Saved entries
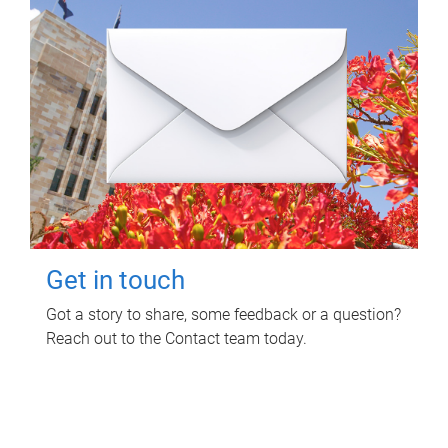
Get in touch
Got a story to share, some feedback or a question?
Reach out to the Contact team today.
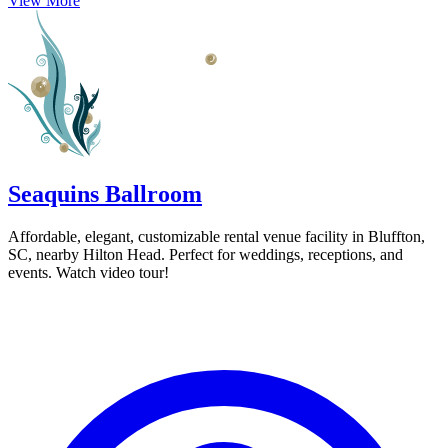
View More
Seaquins Ballroom
Affordable, elegant, customizable rental venue facility in Bluffton,
SC, nearby Hilton Head. Perfect for weddings, receptions, and
events. Watch video tour!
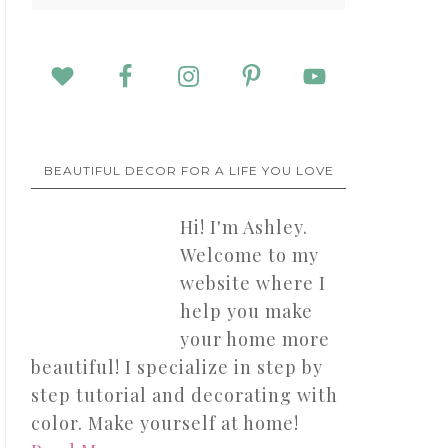
BEAUTIFUL DECOR FOR A LIFE YOU LOVE
Hi! I'm Ashley.
Welcome to my
website where I
help you make
your home more
beautiful! I specialize in step by
step tutorial and decorating with
color. Make yourself at home!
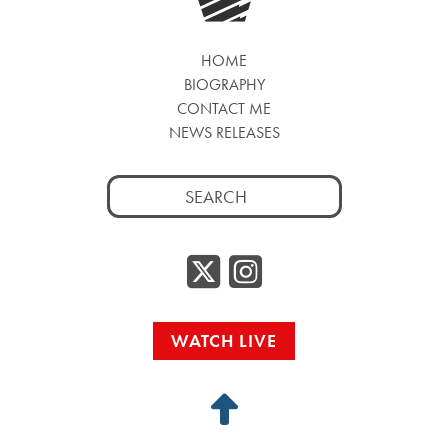
HOME
BIOGRAPHY
CONTACT ME
NEWS RELEASES
Search
for:
Twitter/
Instag
WATCH LIVE
Back
to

- Work to complete
In the records above, locate the line with "Welcome to my"; output it and each line after it through the last one, exactly, omitting pictures.

- Response to this exercise
Welcome to my
website where I
help you make
your home more
beautiful! I specialize in step by
step tutorial and decorating with
color. Make yourself at home!
HOME
BIOGRAPHY
CONTACT ME
NEWS RELEASES
Search
for:
Twitter/
Instag
WATCH LIVE
Back
to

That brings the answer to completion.